Из конюшни кинулись наутек две тени. «Б-б-ум-м-м-м», — трахнуло ружье. В доме забегали, зажгли огни. Выбежал с сеновала конюх с дубиной, догнал одного у плетня и здорово попотчевал, но тот только охнул и скрылся. Суматоха не утихала. Повыскочили другие люди, походили кругом, осмотрели двери конюшни. Слава Богу, кони были целы. Не успели, окаянные, увести!
— А я вам что говорил? — распекал Батя-Домовой божков. — Жучка уже стара стала! Надо нового пса завести… Но и то, Слава Богу, что вовремя зашумели.
Утром Настя, зайдя в предбанник, всплеснула руками: «Господи!.. Домовики были! Смотри, даже капустные листы оставили!»
— Домовики? — смеялся доктор. — Двое было, правда! Чуть коней не увели!
Батя, сидевший под столиком в углу, заерзал. Ему хотелось, чтоб знали, что он в ночи воров накрыл. Невтерпеж было.

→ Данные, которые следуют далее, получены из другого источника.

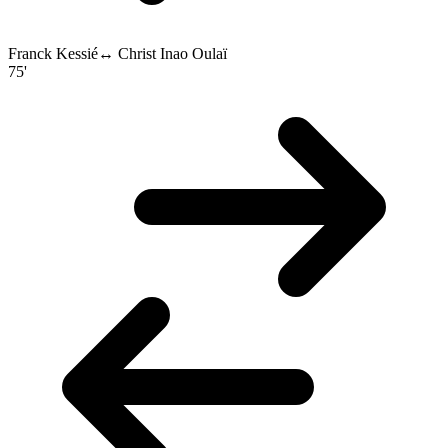
Franck Kessié
↔
Christ Inao Oulaï
75'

— Васька!.. Ты опять тут? — напустился на кота доктор. — Пошел вон!
И снова, помятуя древнюю обиду, Васька удрал через раскрытое окно. Не дай Бог, поймают! А Батя-Домовой захихикал и притих. Что толку говорить хозяину? Все равно — не поверит. Батя-Домовой, улучив минуту, юркнул через окно и стал осторожно пробираться на огороды. Там он мог, в густом шиповнике, посидеть, подумать, а то и покалякать с Огородичем, душу отвести.

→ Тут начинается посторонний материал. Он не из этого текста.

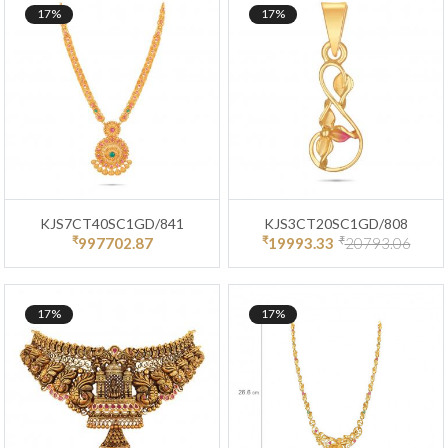
17%
17%
KJS7CT40SC1GD/841
KJS3CT20SC1GD/808
₹
₹
₹
997702.87
19993.33
20793.06
17%
17%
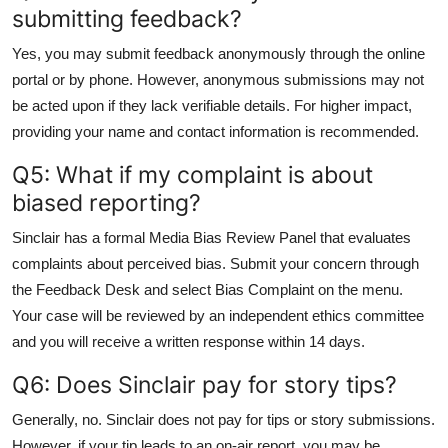
submitting feedback?
Yes, you may submit feedback anonymously through the online
portal or by phone. However, anonymous submissions may not
be acted upon if they lack verifiable details. For higher impact,
providing your name and contact information is recommended.
Q5: What if my complaint is about
biased reporting?
Sinclair has a formal Media Bias Review Panel that evaluates
complaints about perceived bias. Submit your concern through
the Feedback Desk and select Bias Complaint on the menu.
Your case will be reviewed by an independent ethics committee
and you will receive a written response within 14 days.
Q6: Does Sinclair pay for story tips?
Generally, no. Sinclair does not pay for tips or story submissions.
However, if your tip leads to an on-air report, you may be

Прекрасное утро шло по небу вместе с Возничим-Солнцем. Подсолнухи все так же пристально смотрели на него. Утро было как утро, да чего-то в нем уже не было: то Купало Благой прошел, и время повернуло на зиму. Замолкли травы, деревья, птицы. Человечьим языком заговорят они только через год, опять на Ивана-Купалу. Тем часом на реке шло волнение, готовились Русалки к плясу в ночи. После них — жатва, а там и великий Овсень придет, и встретят его Домовики пенной брагой, и тарелкой проса, и время покатится на Коляду, на Коляду…
НОВОГОДЬЕ
Старый Год иссох, вытянулся, седина в желтизну пошла, желтизна в зеленцу, и стоит он, сгорбленный, в саду, у куста розового, в снегу по колени, холодно ему, трясется, все про себя Каноны читает, Правила из старого Требника, и в руке — свеча, хлеб у ног, венчик на лбу. Помирать пора старому, да смерть не берет. Снег растаял вокруг ног, торчат они как два столбика, в сугроб воткнуты, и прошлогодняя былинка видна, из протали выглядывает. Навесили яблони ветки, в инее, в хлопьях снега, чуть качаются, и синички вокруг порхают, на вишню летят, где кусочки сала для них навешаны. Во дворе стоят Три Бабы — Баба-Зима-Боярыня, Маслена-Матушка и Крышень-Млад, ростом поменьше. У ног Зимы-Боярыни по Снопу, кий дубовый, колода зеленая, всё — образ жизни неумирающей, под снегом живущей, а перед Бабами — точок устроен, снег подметен, зерна насыпаны, для птичек — воробьев, голубей, овсянок, — и метла в руки Масляной дана, а Зима-Боярыня с косой и граблями. У Масляной хвост мочальный, передник рогожий, а у Зимы шляпа соломенная, фартук, юбка красная кумачовая, и у Крышня в руке свеча. Стоят Три Бабы, смотрит на них Стар-Год, уныло покивает. Давно ли сам смотрел на них со смехом, когда ребята снег катками катали, Баб ставили? А вот и его черед пришел. Идет по дороге Коляда Древний, колесо катит, а в нем, во втулице, каганец горит, и семь спиц в разную краску барвены,[70] идет он, Стару-Году покивает: «А что Стар-Годе, жив еще?»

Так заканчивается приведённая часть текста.